The Handy Writers' Colony, often called simply the Handy Colony or The Colony, was a writers' colony located in Marshall, Illinois, which operated from 1950–1964. The Handy Colony was founded in 1950 by Lowney Turner Handy and her husband, Harry Handy, along with Lowney's student (and then-lover), best-selling novelist James Jones.
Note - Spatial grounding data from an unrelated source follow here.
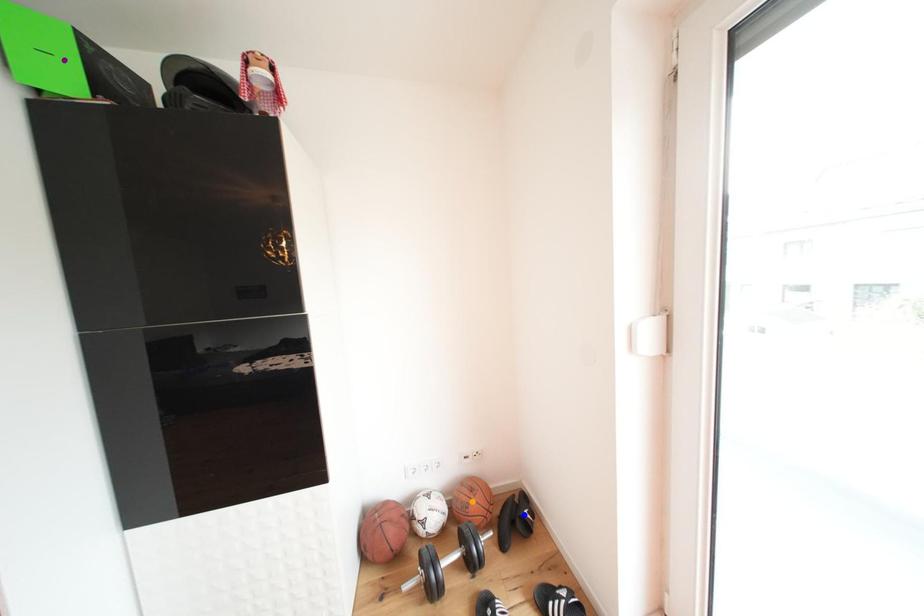 Order these from nearest to farthest:
1. purple point
2. orange point
3. blue point

purple point
orange point
blue point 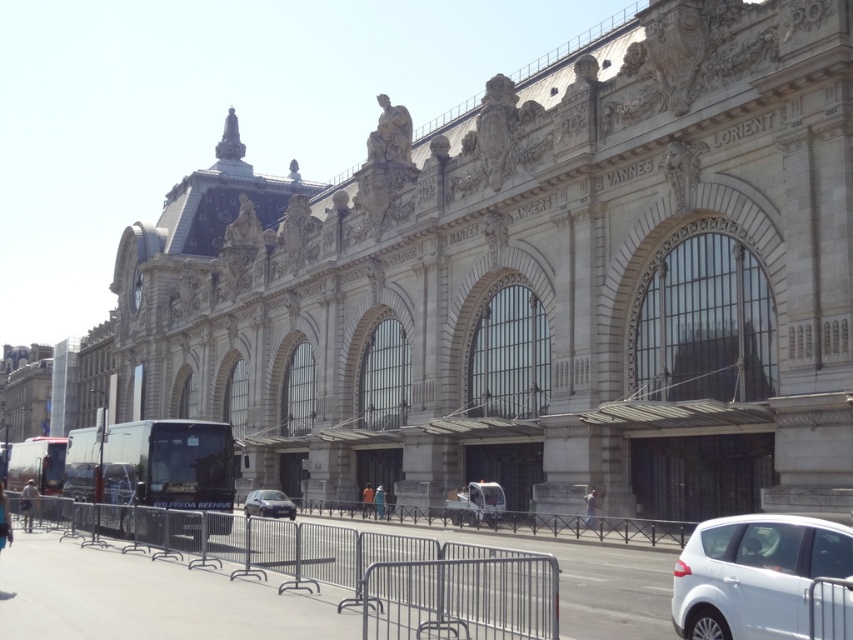 Between metallic silver bus at lower left and blue denim jeans at lower left, which one appears on the right side from the viewer's perspective?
Lowney Handy was the Colony's quirky teacher and mentor, with financial support coming from her husband and Jones, particularly after the sale of Jones' first novel, From Here to Eternity.  A unique aspect of Handy's approach was to have her students spend many hours simply copying, by hand or typewriter, materials from authors whose work she admired.

Originally conceived as a Utopian commune where budding artists could focus exclusively on their writing projects, the colony dissolved largely in part because of Handy's own erratic behavior and Jones' focus on his own novels.

Many young writers found support at the Colony. Published writers associated with the Colony included James Jones, John Bowers, Tom T. Chamales, Edwin C. Daly, William Duhart, Jere Peacock, Jon Shirota, Jerry Tschappat (a.k.a. Gerald Tesch), and Charles S. Wright. The colony dissolved with the death of Lowney Handy in 1964.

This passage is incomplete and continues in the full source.